## [WORK REQUIRED]
Within the listing below, the lines to output run from the one containing "prozentigen Drinks." through the one containing "Bohlmann, die Ehrennadel des Landes"; copy them exactly and nothing else.

## [DATA PROVIDED]
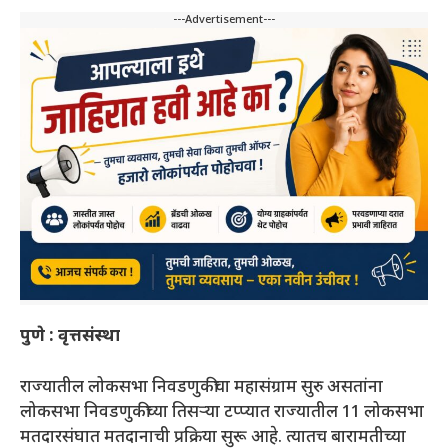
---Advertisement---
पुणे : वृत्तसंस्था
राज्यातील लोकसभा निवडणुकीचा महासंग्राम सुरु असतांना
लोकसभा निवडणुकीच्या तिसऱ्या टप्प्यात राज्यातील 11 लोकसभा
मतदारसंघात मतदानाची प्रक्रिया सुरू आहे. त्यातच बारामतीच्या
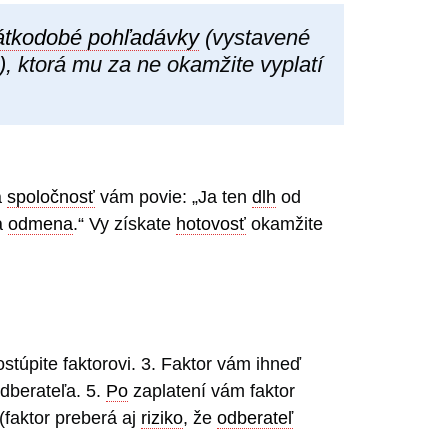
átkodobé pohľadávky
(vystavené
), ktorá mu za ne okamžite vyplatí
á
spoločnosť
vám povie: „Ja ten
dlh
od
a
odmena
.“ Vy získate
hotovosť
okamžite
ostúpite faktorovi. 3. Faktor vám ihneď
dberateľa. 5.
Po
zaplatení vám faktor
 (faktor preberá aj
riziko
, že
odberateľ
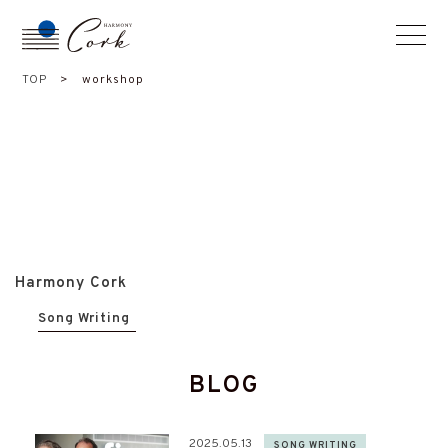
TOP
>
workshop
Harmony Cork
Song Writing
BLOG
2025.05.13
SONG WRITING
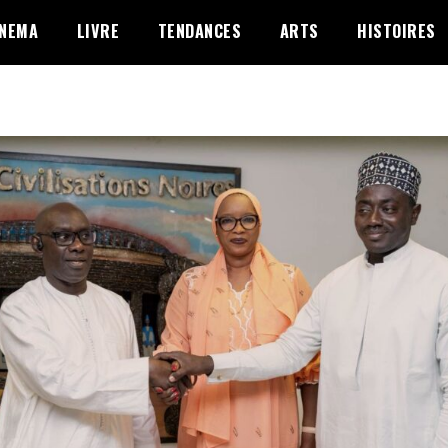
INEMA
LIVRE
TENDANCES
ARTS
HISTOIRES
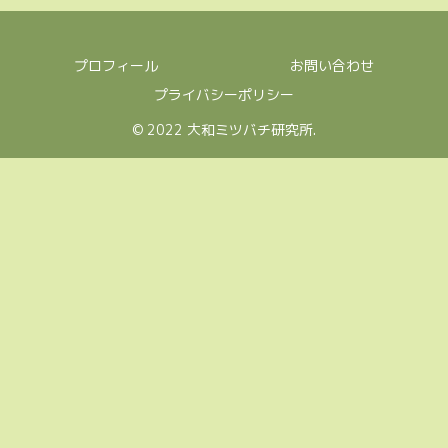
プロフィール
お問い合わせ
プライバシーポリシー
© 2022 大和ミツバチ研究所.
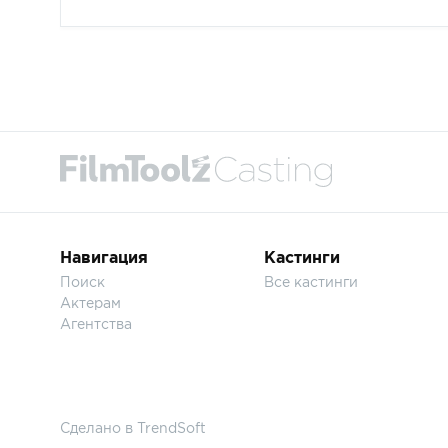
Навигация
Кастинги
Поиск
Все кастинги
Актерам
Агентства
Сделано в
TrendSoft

...

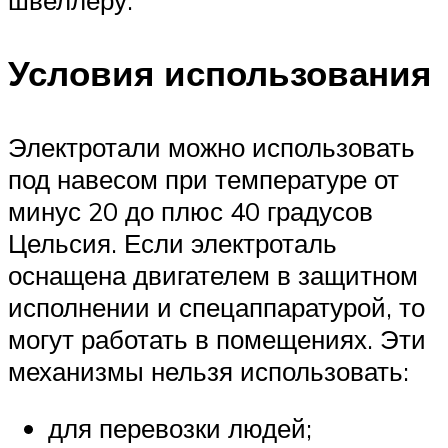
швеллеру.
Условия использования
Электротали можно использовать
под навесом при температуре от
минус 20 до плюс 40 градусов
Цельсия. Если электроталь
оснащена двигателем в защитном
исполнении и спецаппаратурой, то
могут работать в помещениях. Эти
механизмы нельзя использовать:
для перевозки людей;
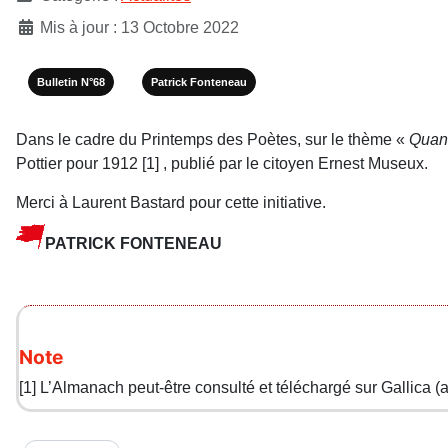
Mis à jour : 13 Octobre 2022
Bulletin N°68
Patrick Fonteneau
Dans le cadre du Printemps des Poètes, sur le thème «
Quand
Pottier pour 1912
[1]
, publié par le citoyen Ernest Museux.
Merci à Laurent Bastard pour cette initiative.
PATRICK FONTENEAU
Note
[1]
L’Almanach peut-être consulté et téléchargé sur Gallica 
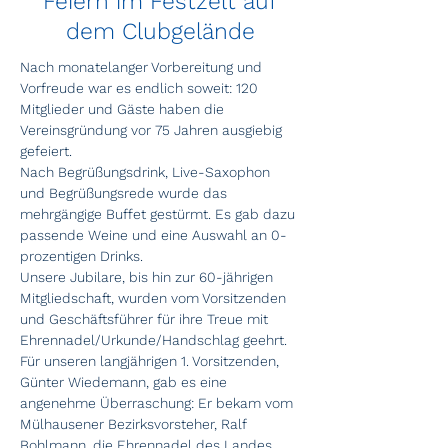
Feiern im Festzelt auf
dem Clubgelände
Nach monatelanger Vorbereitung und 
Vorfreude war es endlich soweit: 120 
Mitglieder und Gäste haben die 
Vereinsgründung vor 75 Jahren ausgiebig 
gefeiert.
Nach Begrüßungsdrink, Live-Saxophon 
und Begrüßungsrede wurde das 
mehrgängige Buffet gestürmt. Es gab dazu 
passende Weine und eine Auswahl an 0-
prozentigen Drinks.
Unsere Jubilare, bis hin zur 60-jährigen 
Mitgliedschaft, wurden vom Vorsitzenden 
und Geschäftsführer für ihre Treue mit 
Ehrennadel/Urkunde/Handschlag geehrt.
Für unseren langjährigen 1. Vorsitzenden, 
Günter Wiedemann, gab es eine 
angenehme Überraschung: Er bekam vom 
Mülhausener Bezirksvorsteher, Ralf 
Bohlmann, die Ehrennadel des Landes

## [WRITTEN ANSWER]
prozentigen Drinks.
Unsere Jubilare, bis hin zur 60-jährigen 
Mitgliedschaft, wurden vom Vorsitzenden 
und Geschäftsführer für ihre Treue mit 
Ehrennadel/Urkunde/Handschlag geehrt.
Für unseren langjährigen 1. Vorsitzenden, 
Günter Wiedemann, gab es eine 
angenehme Überraschung: Er bekam vom 
Mülhausener Bezirksvorsteher, Ralf 
Bohlmann, die Ehrennadel des Landes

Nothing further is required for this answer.